**EXERCISE**: From the data below, retype exactly the lines starting with the one that contains "wellness retreats Zanzibar" and ending with the one that contains "Recent Posts", both included.

─── GIVEN ENTRIES ───

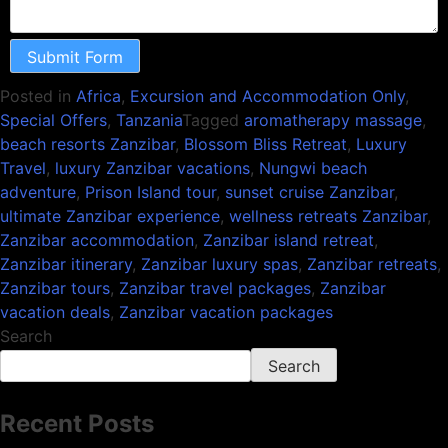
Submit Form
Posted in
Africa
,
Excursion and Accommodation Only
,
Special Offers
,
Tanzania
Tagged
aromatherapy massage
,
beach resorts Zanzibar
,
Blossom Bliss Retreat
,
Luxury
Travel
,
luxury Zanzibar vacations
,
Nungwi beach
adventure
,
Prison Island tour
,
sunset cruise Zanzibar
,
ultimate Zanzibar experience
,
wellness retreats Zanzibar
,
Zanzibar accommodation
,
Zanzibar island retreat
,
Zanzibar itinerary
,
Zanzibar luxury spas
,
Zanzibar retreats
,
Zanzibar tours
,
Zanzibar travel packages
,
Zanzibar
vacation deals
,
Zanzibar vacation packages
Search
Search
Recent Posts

───
─── GIVEN ENTRIES ───

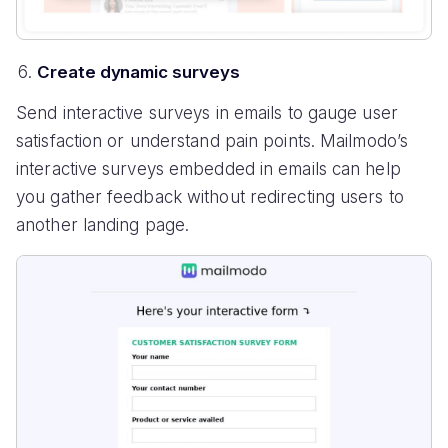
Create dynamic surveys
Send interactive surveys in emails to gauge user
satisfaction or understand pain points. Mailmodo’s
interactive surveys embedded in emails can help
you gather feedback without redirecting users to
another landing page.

───

**SOLUTION**:
wellness retreats Zanzibar
,
Zanzibar accommodation
,
Zanzibar island retreat
,
Zanzibar itinerary
,
Zanzibar luxury spas
,
Zanzibar retreats
,
Zanzibar tours
,
Zanzibar travel packages
,
Zanzibar
vacation deals
,
Zanzibar vacation packages
Search
Search
Recent Posts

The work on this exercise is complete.